Content starts

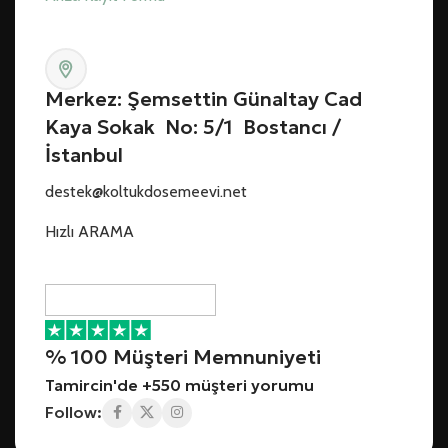
Merkez: Şemsettin Günaltay Cad
Kaya Sokak No: 5/1 Bostancı /
İstanbul
destek@koltukdosemeevi.net
Hızlı ARAMA
% 100 Müşteri Memnuniyeti
Tamircin'de +550 müşteri yorumu
Follow:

Content ends

--- Problem statement ---
Return the material word for word, images omitted.

--- Exercise solution ---
Merkez: Şemsettin Günaltay Cad
Kaya Sokak No: 5/1 Bostancı /
İstanbul
destek@koltukdosemeevi.net
Hızlı ARAMA
% 100 Müşteri Memnuniyeti
Tamircin'de +550 müşteri yorumu
Follow:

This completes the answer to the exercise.